Samsung Display, a subsidiary of The Samsung Group, has announced that it will begin production of its new 14-inch OLED screen that runs at 90 Hz for laptops this spring. In their announcement on their blog, CEO Choi Choo-sun claimed that the screens will be in full production starting March 21 of this year.
Smartphone users have become accustomed to 120 Hz displays and their fast refresh rates. Many laptop and desktop users are growing impatient as the standard for such devices has remained steady at 60 Hz, a refresh rate that is less than desirable for viewing movies or playing video games. A speed-up for such devices has been held back by the transition to organic light-emitting diodes (OLEDs), which provide more natural coloring than LCDs, but unfortunately, they have slower refresh rates. But that appears to be changing with the announcement by Samsung.

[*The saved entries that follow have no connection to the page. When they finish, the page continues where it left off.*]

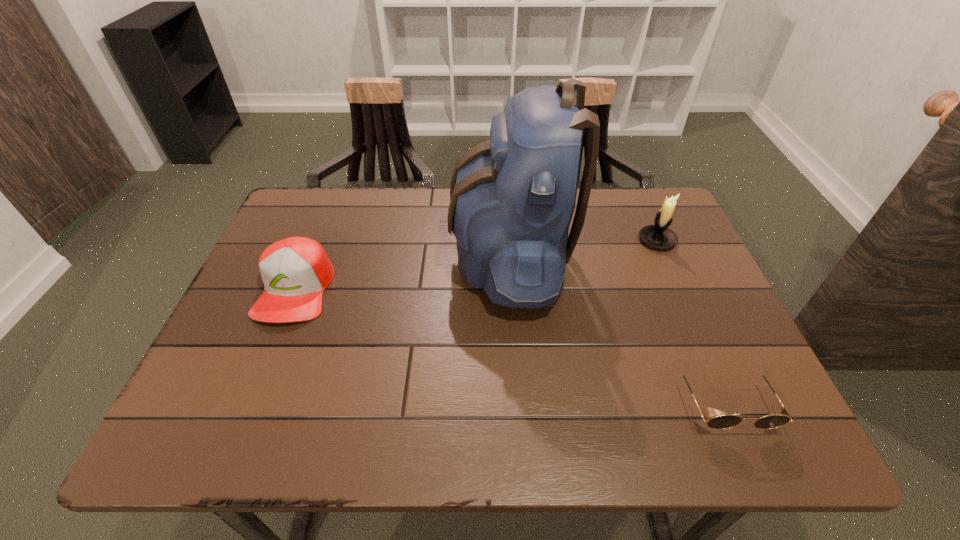 Locate an element on the screen. the tallest object is located at coordinates (512, 198).

Find the location of `backpack`. backpack is located at coordinates (512, 198).

Where is `candle holder`? candle holder is located at coordinates (659, 236).

Locate an element on the screen. The height and width of the screenshot is (540, 960). the leftmost object is located at coordinates (295, 271).

Locate an element on the screen. Image resolution: width=960 pixels, height=540 pixels. the second shortest object is located at coordinates (295, 271).

You are a GUI agent. You are given a task and a screenshot of the screen. Output one action in this format:
    pyautogui.click(x=<x>, y=<y>)
    Task: Click on the shortest object
    The image size is (960, 540).
    Given the screenshot: What is the action you would take?
    pyautogui.click(x=782, y=417)

You are a GUI agent. You are given a task and a screenshot of the screen. Output one action in this format:
    pyautogui.click(x=<x>, y=<y>)
    Task: Click on the nearest object
    Image resolution: width=960 pixels, height=540 pixels.
    Given the screenshot: What is the action you would take?
    pyautogui.click(x=782, y=417)

The width and height of the screenshot is (960, 540). I want to click on free space located at the front pocket of the tallest object, so click(342, 256).

Find the location of a particular element. This screenshot has height=540, width=960. free space located at the front pocket of the tallest object is located at coordinates (392, 256).

Where is `vacant space located at the front pocket of the tallest object`? Image resolution: width=960 pixels, height=540 pixels. vacant space located at the front pocket of the tallest object is located at coordinates (300, 256).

As part of their announcement, representatives for the company claimed that the 90-Hz OLEDs will provide very nearly the same visual experience as 120-Hz LCDs. They further claimed that the new 90-Hz OLED refresh rate made their screens 10 times faster than anything else currently on the market. In comparing the new OLEDs to LCDs side by side, they found that the blur length of dragged images was approximately 0.9 mm for the new OLED screens and 1 mm for LCDs. They also announced that the new screens will begin appearing in laptops made by “several global IT companies” this year. To back up that claim, they announced that the company will begin producing the screens in “very large quantities” as soon as production begins in March. Initially, the company will manufacture only 14-inch screens, and laptops that use them will need to have higher-spec graphics accelerators to run at the higher rate.
In introducing the new screens, representatives for the company claimed that their goal was to introduce a major shift in the video screen market—toward higher refresh rates and a better viewing experience for consumers. They believe that consumers will warm to the new screens very quickly, making them willing to pay extra for the faster screens and souped-up graphics cards.